2. Visualize the measurements in a 96-well plate layout view#

CPA has several tools available for displaying data for exploration. If your data came from a multi-well plate, such as the 96-well plate for this particular translocation assay, then one of the most useful data visualization tools available is the plate layout format.

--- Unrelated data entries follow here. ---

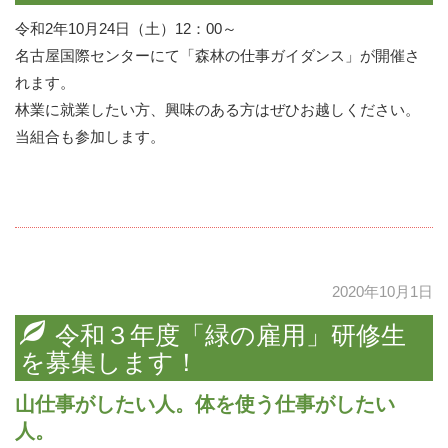
令和2年10月24日（土）12：00～
名古屋国際センターにて「森林の仕事ガイダンス」が開催さ
れます。
林業に就業したい方、興味のある方はぜひお越しください。
当組合も参加します。
2020年10月1日
令和３年度「緑の雇用」研修生
を募集します！
山仕事がしたい人。体を使う仕事がしたい
人。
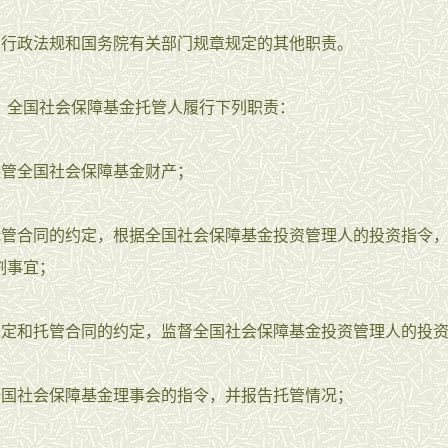
律、行政法规和国务院有关部门规章规定的其他职责。
 全国社会保障基金托管人履行下列职责：
全保管全国社会保障基金财产；
照托管合同的约定，根据全国社会保障基金投资管理人的投资指令
割事宜；
照规定和托管合同的约定，监督全国社会保障基金投资管理人的投
行全国社会保障基金理事会的指令，并报告托管情况；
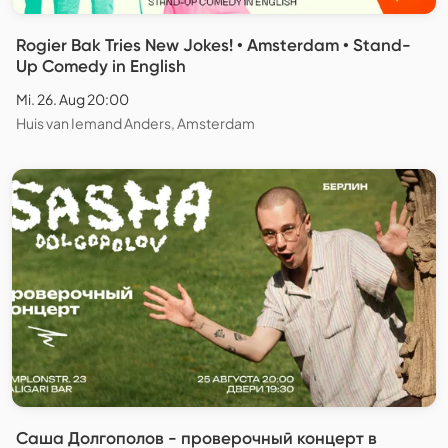
Rogier Bak Tries New Jokes! • Amsterdam • Stand-
Up Comedy in English
Mi. 26. Aug 20:00
Huis van Iemand Anders, Amsterdam
Саша Долгополов - проверочный концерт в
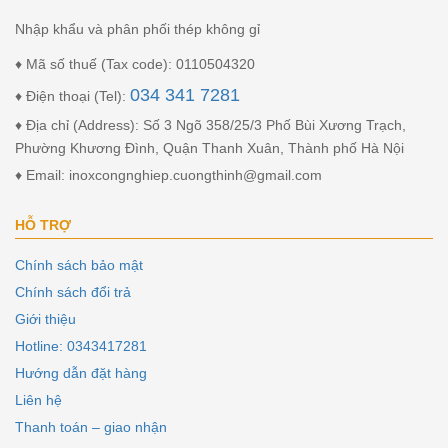
Nhập khẩu và phân phối thép không gỉ
♦ Mã số thuế (Tax code): 0110504320
034 341 7281
♦ Điện thoại (Tel):
♦ Địa chỉ (Address): Số 3 Ngõ 358/25/3 Phố Bùi Xương Trạch,
Phường Khương Đình, Quận Thanh Xuân, Thành phố Hà Nội
♦ Email: inoxcongnghiep.cuongthinh@gmail.com
HỖ TRỢ
Chính sách bảo mật
Chính sách đổi trả
Giới thiệu
Hotline: 0343417281
Hướng dẫn đặt hàng
Liên hệ
Thanh toán – giao nhận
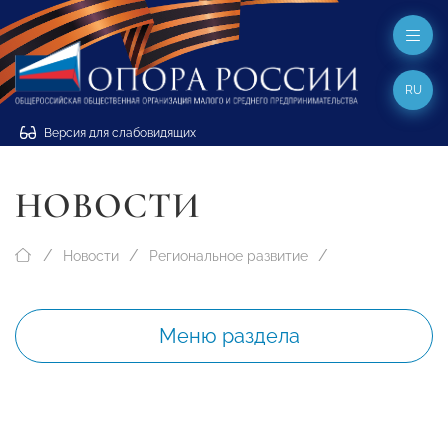
RU
Версия для слабовидящих
НОВОСТИ
Новости
Региональное развитие
Меню раздела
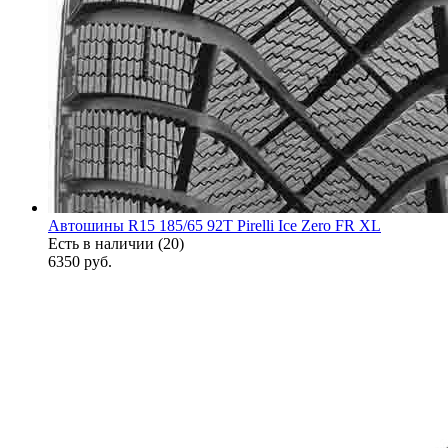
Автошины R15 185/65 92T Pirelli Ice Zero FR XL
Есть в наличии (20)
6350
руб.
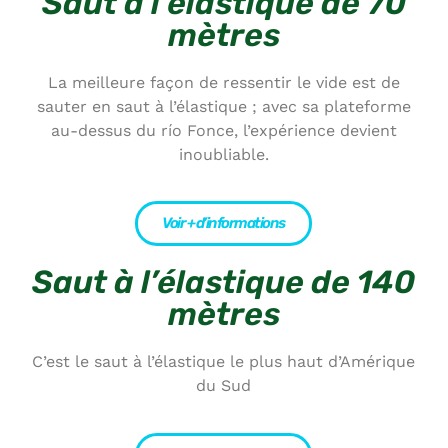
Saut à l’élastique de 70
mètres
La meilleure façon de ressentir le vide est de
sauter en saut à l’élastique ; avec sa plateforme
au-dessus du río Fonce, l’expérience devient
inoubliable.
Voir + d’informations
Saut à l’élastique de 140
mètres
C’est le saut à l’élastique le plus haut d’Amérique
du Sud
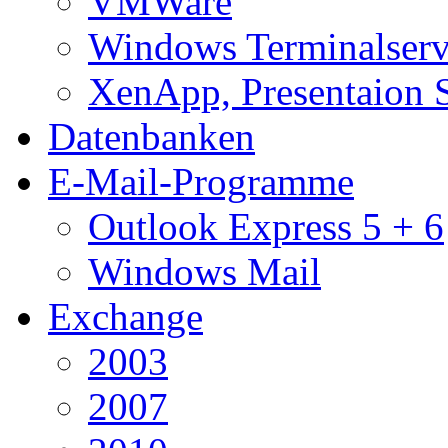
VMWare
Windows Terminalserv
XenApp, Presentaion 
Datenbanken
E-Mail-Programme
Outlook Express 5 + 6
Windows Mail
Exchange
2003
2007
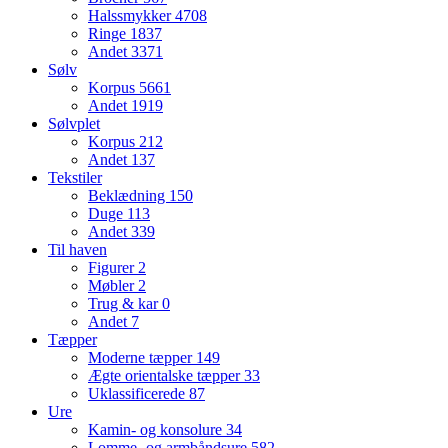
Halssmykker
4708
Ringe
1837
Andet
3371
Sølv
Korpus
5661
Andet
1919
Sølvplet
Korpus
212
Andet
137
Tekstiler
Beklædning
150
Duge
113
Andet
339
Til haven
Figurer
2
Møbler
2
Trug & kar
0
Andet
7
Tæpper
Moderne tæpper
149
Ægte orientalske tæpper
33
Uklassificerede
87
Ure
Kamin- og konsolure
34
Lomme- og armbåndsure
582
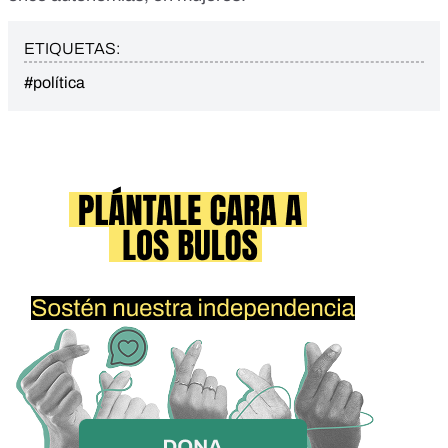
ETIQUETAS:
#política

Click on the Plate Viewer icon in the main CPA window (, 3rd from the left). This selection brings up a 96-well formatted display of the plate from which your images originated. The colored squares represent wells for which measurement data is present; crossed-out wells indicate wells with no measurements. Notice that 26 out of the 96 wells have data associated with them. Mouse over a few of the wells to see a tool-tip box appear, which states the actual per-well value.
The initial color coding represents the image index, a bookkeeping measurement which is not relevant for the analysis that we are doing in this exercise. Under the Measurements drop-down list, choose Image_Metadata_Dose from the list, in order to visualize the drug concentrations added to each well. You should see:
- Column 1, rows A-D, column 12, rows E-H and well E02: Negative controls, i.e. no drug added
- Column 1, rows E-H and column 12, rows A-D: Positive controls, i.e. 150 nM Wortmannin
- Row E, columns 2-11: Nine doses of 2-fold dilutions of Wortmannin, increasing from left to right

../_images/Fig62.png — Fig. 30 *Figure 6: The Plate Viewer visualization tool illustrating the drug dosages applied to the plate.*#

Select Image_Count_Nuclei from the Measurement drop-down to show the nuclei count for each image.
Per-object measurements can also be displayed using this tool. Select Per-object as the Data Source, and Cytoplasm_Math_IntensityRatio as the Measurement. Since each well can display only one value, but there are multiple objects per well, the Plate Viewer displays an aggregate statistic of the per-object measurements for each well. (Note that you can change the statistic used, at this step, by selecting it from the Aggregation method drop-down in the Data aggregation panel.)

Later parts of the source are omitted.